1.2.18

Cualquiera de estas mañanas


Cada mañana entro en un bar donde los jornaleros se detienen a descansar.
Llevan ropa cómoda, incluso alguno de ellos tiene puesto un mono de trabajo.
Los jornaleros me miran suspicaces en cuanto entro
y yo me siento como una humana abandonada en Marte.
La rutina es siempre la misma: desfilan tostadas junto al café humeante
mientras los jornaleros debaten y se preparan para el resto de la jornada.
Al hombre que tengo a mi lado de pie le tiemblan las manos.
Debe de sufrir alguna enfermedad neurodegenerativa. No es como los demás.
Deja reposar un maletín negro sobre la barra,
seguramente trabajará en algún lugar pulcro que le hará infeliz.
Nadie sueña siendo niño con trabajar en un lugar pulcro.
Soñamos con trabajar con algo que nos manche de vida, de sangre, de polvo,
de arena de hacer castillos a la orilla del mar.
Yo soñaba con ser vulcanóloga y terminar cada día con el pelo lleno de ceniza.
Pero este señor que tengo a mi lado viste un abrigo impoluto
y le tiemblan las manos llenas de sueños contenidos.
Yo sufro por el temblor que él ya tiene normalizado.
Se lleva la tostada a la boca y trata de que le tiemblen los dedos lo menos posible.
Le observo y sospecho que así acabaremos todos. De los nervios.
Echo un vistazo alrededor.
Sólo somos dos mujeres en el bar: la camarera y yo.
Sólo así las mujeres pueden sobrevivir en un bar anclado en los setenta: 
detrás de la barra.
Yo soy el alien discordante en esos desayunos tan bien orquestados
y la camarera me lo hace saber cuando me atiende y me llama “niña”.
Como si viera a través de mi disfraz de mujer.
Como cuando mamá de pequeña me echaba la regañina al haber entrado
en algún sitio donde no debía estar: “Niña, ¿qué haces aquí?”
Los jornaleros me siguen mirando suspicaces e infelices.

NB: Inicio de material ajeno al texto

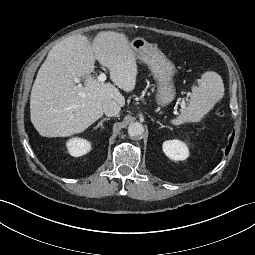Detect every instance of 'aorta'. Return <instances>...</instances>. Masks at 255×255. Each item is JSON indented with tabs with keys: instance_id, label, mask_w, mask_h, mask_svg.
I'll list each match as a JSON object with an SVG mask.
<instances>
[{
	"instance_id": "1",
	"label": "aorta",
	"mask_w": 255,
	"mask_h": 255,
	"mask_svg": "<svg viewBox=\"0 0 255 255\" xmlns=\"http://www.w3.org/2000/svg\"><path fill=\"white\" fill-rule=\"evenodd\" d=\"M144 133V127L139 122L131 123L128 127V134L130 137H139Z\"/></svg>"
}]
</instances>
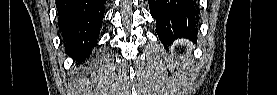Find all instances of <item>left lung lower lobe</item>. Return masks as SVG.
<instances>
[{
    "mask_svg": "<svg viewBox=\"0 0 277 95\" xmlns=\"http://www.w3.org/2000/svg\"><path fill=\"white\" fill-rule=\"evenodd\" d=\"M160 41L167 46L180 38L195 40L198 9L195 0H148Z\"/></svg>",
    "mask_w": 277,
    "mask_h": 95,
    "instance_id": "obj_1",
    "label": "left lung lower lobe"
}]
</instances>
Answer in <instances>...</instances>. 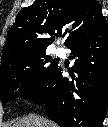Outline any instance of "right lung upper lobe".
<instances>
[{
	"instance_id": "cb5924a9",
	"label": "right lung upper lobe",
	"mask_w": 108,
	"mask_h": 127,
	"mask_svg": "<svg viewBox=\"0 0 108 127\" xmlns=\"http://www.w3.org/2000/svg\"><path fill=\"white\" fill-rule=\"evenodd\" d=\"M101 18V5L96 0H36L16 16L3 47L1 65L44 53L53 36L62 31L67 35V46Z\"/></svg>"
}]
</instances>
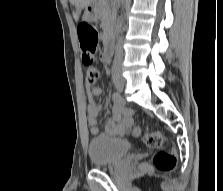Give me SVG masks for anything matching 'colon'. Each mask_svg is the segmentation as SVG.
<instances>
[{"instance_id": "5ec220e1", "label": "colon", "mask_w": 223, "mask_h": 191, "mask_svg": "<svg viewBox=\"0 0 223 191\" xmlns=\"http://www.w3.org/2000/svg\"><path fill=\"white\" fill-rule=\"evenodd\" d=\"M81 49L83 51V63L87 67L86 79L88 83H95L98 79V71L92 68L98 45V32L91 25H85L80 32ZM132 134L141 138L149 148L159 149L153 156V165L162 172H170L175 168L176 158L173 152L160 149L162 136L159 132H149L139 126L135 127Z\"/></svg>"}]
</instances>
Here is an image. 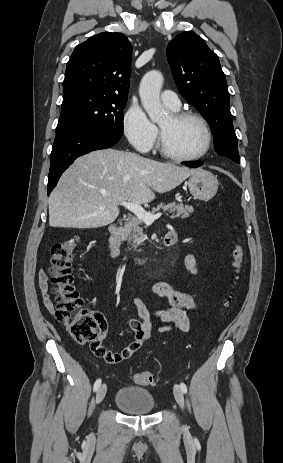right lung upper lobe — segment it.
Returning <instances> with one entry per match:
<instances>
[{
    "mask_svg": "<svg viewBox=\"0 0 283 463\" xmlns=\"http://www.w3.org/2000/svg\"><path fill=\"white\" fill-rule=\"evenodd\" d=\"M131 53L121 33H100L77 45L66 66L63 102L81 93L127 97Z\"/></svg>",
    "mask_w": 283,
    "mask_h": 463,
    "instance_id": "right-lung-upper-lobe-1",
    "label": "right lung upper lobe"
}]
</instances>
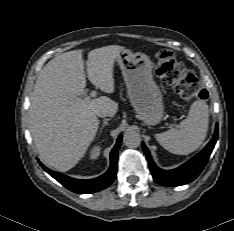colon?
Returning a JSON list of instances; mask_svg holds the SVG:
<instances>
[{
	"mask_svg": "<svg viewBox=\"0 0 234 231\" xmlns=\"http://www.w3.org/2000/svg\"><path fill=\"white\" fill-rule=\"evenodd\" d=\"M156 75L184 100L206 99L207 91L198 77L186 69L170 51H161L154 64Z\"/></svg>",
	"mask_w": 234,
	"mask_h": 231,
	"instance_id": "obj_1",
	"label": "colon"
}]
</instances>
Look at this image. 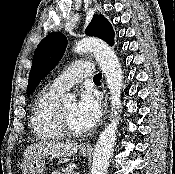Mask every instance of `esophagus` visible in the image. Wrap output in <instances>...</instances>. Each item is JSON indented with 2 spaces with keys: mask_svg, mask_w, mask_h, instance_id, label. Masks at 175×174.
<instances>
[{
  "mask_svg": "<svg viewBox=\"0 0 175 174\" xmlns=\"http://www.w3.org/2000/svg\"><path fill=\"white\" fill-rule=\"evenodd\" d=\"M103 92H104L103 104H104V108H105V114H107V112H108V94H107V90L104 86H103ZM82 148L89 150V149H91V144L90 143H85V144L82 145Z\"/></svg>",
  "mask_w": 175,
  "mask_h": 174,
  "instance_id": "1",
  "label": "esophagus"
}]
</instances>
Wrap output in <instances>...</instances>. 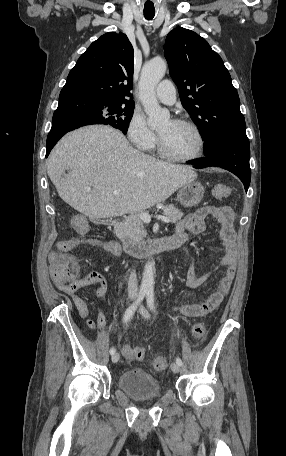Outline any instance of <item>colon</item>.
<instances>
[{
    "instance_id": "1",
    "label": "colon",
    "mask_w": 286,
    "mask_h": 456,
    "mask_svg": "<svg viewBox=\"0 0 286 456\" xmlns=\"http://www.w3.org/2000/svg\"><path fill=\"white\" fill-rule=\"evenodd\" d=\"M216 198L226 197L231 193L227 185H217L212 189ZM74 229L81 234L88 232L87 222L82 217H75L73 220ZM51 274L54 280L69 289H76L85 278V275L77 261L68 255H58L54 258L51 265ZM192 334L196 339H202L206 334V326L203 323H197L192 328ZM146 354L144 347L138 346L128 353L132 360H142ZM167 366V361L163 357H156L153 361V367L156 371H163Z\"/></svg>"
}]
</instances>
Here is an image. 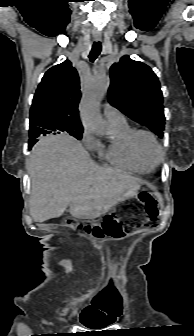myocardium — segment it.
I'll return each mask as SVG.
<instances>
[{
	"label": "myocardium",
	"instance_id": "1",
	"mask_svg": "<svg viewBox=\"0 0 194 336\" xmlns=\"http://www.w3.org/2000/svg\"><path fill=\"white\" fill-rule=\"evenodd\" d=\"M141 136H147L149 137L153 143L155 144L156 146V149H157V153H158V158L153 161V162H150V161H147L141 154L140 152V149H139V138ZM130 147H131V150L134 154V156L136 157V159L150 167V168H155L157 165H159L163 158H164V151H163V148H162V145L158 139V137L156 136L155 133H153L152 131L150 130H147V129H133L131 135H130Z\"/></svg>",
	"mask_w": 194,
	"mask_h": 336
}]
</instances>
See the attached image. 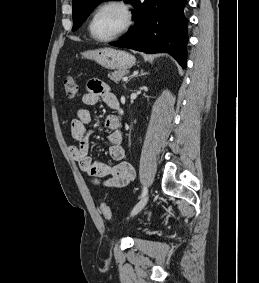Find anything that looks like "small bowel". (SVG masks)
<instances>
[{
  "instance_id": "c3829d8e",
  "label": "small bowel",
  "mask_w": 259,
  "mask_h": 283,
  "mask_svg": "<svg viewBox=\"0 0 259 283\" xmlns=\"http://www.w3.org/2000/svg\"><path fill=\"white\" fill-rule=\"evenodd\" d=\"M102 100L110 108L117 110L119 102L117 97L109 90L107 85L99 80H91L87 85V92L82 97L86 106L95 105ZM91 112L87 108H78L75 118L71 121L70 130L72 138L77 144L70 145L69 154L77 162L79 168L84 171L93 182L102 180L110 187H124L135 178L133 164L127 159V153L122 146L123 133L120 120L111 115L105 118L104 127L109 131L107 136L109 147L108 153L114 165L103 161L94 160L89 155L90 134L87 124L91 122Z\"/></svg>"
}]
</instances>
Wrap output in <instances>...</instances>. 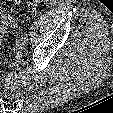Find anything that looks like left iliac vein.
Returning <instances> with one entry per match:
<instances>
[{
    "label": "left iliac vein",
    "mask_w": 113,
    "mask_h": 113,
    "mask_svg": "<svg viewBox=\"0 0 113 113\" xmlns=\"http://www.w3.org/2000/svg\"><path fill=\"white\" fill-rule=\"evenodd\" d=\"M25 42L21 39V40H19L17 43H16V47L18 48V49H22L24 46H25Z\"/></svg>",
    "instance_id": "obj_1"
}]
</instances>
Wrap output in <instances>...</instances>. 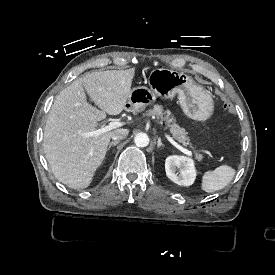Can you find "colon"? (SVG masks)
<instances>
[{
  "instance_id": "5ec220e1",
  "label": "colon",
  "mask_w": 275,
  "mask_h": 275,
  "mask_svg": "<svg viewBox=\"0 0 275 275\" xmlns=\"http://www.w3.org/2000/svg\"><path fill=\"white\" fill-rule=\"evenodd\" d=\"M222 107L225 110V113L227 116L232 117L235 115L236 110L233 107V104L231 101H229V100L224 101L222 104Z\"/></svg>"
}]
</instances>
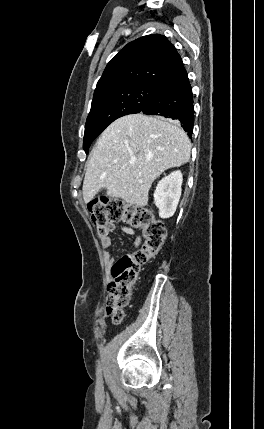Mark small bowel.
<instances>
[{
  "label": "small bowel",
  "mask_w": 264,
  "mask_h": 429,
  "mask_svg": "<svg viewBox=\"0 0 264 429\" xmlns=\"http://www.w3.org/2000/svg\"><path fill=\"white\" fill-rule=\"evenodd\" d=\"M115 229H116V225L113 222H109L103 228V231L101 233H99L101 245H102L103 249L105 250V252L103 254V258L108 265H111L114 261V259L111 257L110 253L107 250L112 247V238L110 236V233L114 232ZM127 231L129 233H132V231L129 229H127ZM141 242H142L141 238L139 236H136L135 240H134V245L139 246L141 244Z\"/></svg>",
  "instance_id": "c3829d8e"
}]
</instances>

Me pregunto cómo será el día en que llegue a formar parte de sus filas
y la vida se me vuelva gris e inhóspita, 
donde la salvación sea sólo estar varada en la barra de un bar
a la hora del desayuno. Salgo, cierro la puerta y me dirijo a casa.
En el portal coincido con una vecina que me sonríe 
de la forma más poco sentida que podáis imaginar.
La sonrisa con que sonríe a su marido al verlo ir a trabajar.
La sonrisa con que sonríe cuando sus hijos no se acuestan 
a la hora que se tienen que acostar.
Pero a mí no puede engañarme: tiene los ojos tristes.
Ella es tan infeliz como lo son los jornaleros, pero con una salvedad:
los jornaleros se tienen entre ellos. Ella está sola.
Me acuerdo de las preguntas que me hacía de pequeña 
y me lo vuelvo ahora a preguntar: 
cuando sea mayor, ¿tendré que inyectarme bótox 
para que no se me caiga la sonrisa de la boca?
¿También esbozaré una extraña mueca?
La vecina se marcha y me deja con mis preguntas.
La gente está muerta por las mañanas (y algunas veces por las tardes, 
y otras por las noches, pero siempre, siempre, está muerta por las mañanas),
por eso no me gusta tener que levantarme temprano.
Yo sólo quiero ser invisible y pasar desapercibida por las calles como un fantasma.
Quiero resguardarme de los ojos tristes y de las manos, de no darse, cansadas.
Quiero irme a otro planeta donde no sea yo la única humana.
O donde pueda ser un alien con ceniza en las membranas.